WHAT THE TASK ASKS> All entries below are to be reproduced exactly.

MATERIAL FOR THE TASK>
************

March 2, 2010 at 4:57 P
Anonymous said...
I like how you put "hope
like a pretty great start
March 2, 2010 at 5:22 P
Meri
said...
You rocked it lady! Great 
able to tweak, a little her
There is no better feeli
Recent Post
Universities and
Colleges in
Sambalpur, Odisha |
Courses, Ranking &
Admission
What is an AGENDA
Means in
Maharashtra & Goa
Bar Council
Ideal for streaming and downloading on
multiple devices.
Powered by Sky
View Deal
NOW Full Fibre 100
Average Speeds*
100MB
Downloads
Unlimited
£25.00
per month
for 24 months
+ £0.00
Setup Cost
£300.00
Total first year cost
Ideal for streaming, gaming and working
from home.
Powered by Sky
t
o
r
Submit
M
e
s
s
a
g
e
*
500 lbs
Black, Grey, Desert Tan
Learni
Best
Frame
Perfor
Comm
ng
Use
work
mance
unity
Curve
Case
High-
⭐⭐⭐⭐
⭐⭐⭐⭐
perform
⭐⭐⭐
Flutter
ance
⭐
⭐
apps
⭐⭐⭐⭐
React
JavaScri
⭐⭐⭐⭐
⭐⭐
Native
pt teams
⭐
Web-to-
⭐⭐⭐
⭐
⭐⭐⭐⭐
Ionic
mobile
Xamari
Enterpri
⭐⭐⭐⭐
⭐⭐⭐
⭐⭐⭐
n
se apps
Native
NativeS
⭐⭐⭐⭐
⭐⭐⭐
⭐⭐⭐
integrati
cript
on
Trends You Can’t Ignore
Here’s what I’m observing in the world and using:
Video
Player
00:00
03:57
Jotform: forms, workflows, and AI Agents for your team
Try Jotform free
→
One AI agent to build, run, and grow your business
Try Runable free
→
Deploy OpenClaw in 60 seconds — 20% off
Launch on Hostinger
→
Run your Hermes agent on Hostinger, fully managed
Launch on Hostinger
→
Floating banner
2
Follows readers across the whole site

************

ANSWER TO THIS TASK>
March 2, 2010 at 4:57 P
Anonymous said...
I like how you put "hope
like a pretty great start
March 2, 2010 at 5:22 P
Meri
said...
You rocked it lady! Great 
able to tweak, a little her
There is no better feeli
Recent Post
Universities and
Colleges in
Sambalpur, Odisha |
Courses, Ranking &
Admission
What is an AGENDA
Means in
Maharashtra & Goa
Bar Council
Ideal for streaming and downloading on
multiple devices.
Powered by Sky
View Deal
NOW Full Fibre 100
Average Speeds*
100MB
Downloads
Unlimited
£25.00
per month
for 24 months
+ £0.00
Setup Cost
£300.00
Total first year cost
Ideal for streaming, gaming and working
from home.
Powered by Sky
t
o
r
Submit
M
e
s
s
a
g
e
*
500 lbs
Black, Grey, Desert Tan
Learni
Best
Frame
Perfor
Comm
ng
Use
work
mance
unity
Curve
Case
High-
⭐⭐⭐⭐
⭐⭐⭐⭐
perform
⭐⭐⭐
Flutter
ance
⭐
⭐
apps
⭐⭐⭐⭐
React
JavaScri
⭐⭐⭐⭐
⭐⭐
Native
pt teams
⭐
Web-to-
⭐⭐⭐
⭐
⭐⭐⭐⭐
Ionic
mobile
Xamari
Enterpri
⭐⭐⭐⭐
⭐⭐⭐
⭐⭐⭐
n
se apps
Native
NativeS
⭐⭐⭐⭐
⭐⭐⭐
⭐⭐⭐
integrati
cript
on
Trends You Can’t Ignore
Here’s what I’m observing in the world and using:
Video
Player
00:00
03:57
Jotform: forms, workflows, and AI Agents for your team
Try Jotform free
→
One AI agent to build, run, and grow your business
Try Runable free
→
Deploy OpenClaw in 60 seconds — 20% off
Launch on Hostinger
→
Run your Hermes agent on Hostinger, fully managed
Launch on Hostinger
→
Floating banner
2
Follows readers across the whole site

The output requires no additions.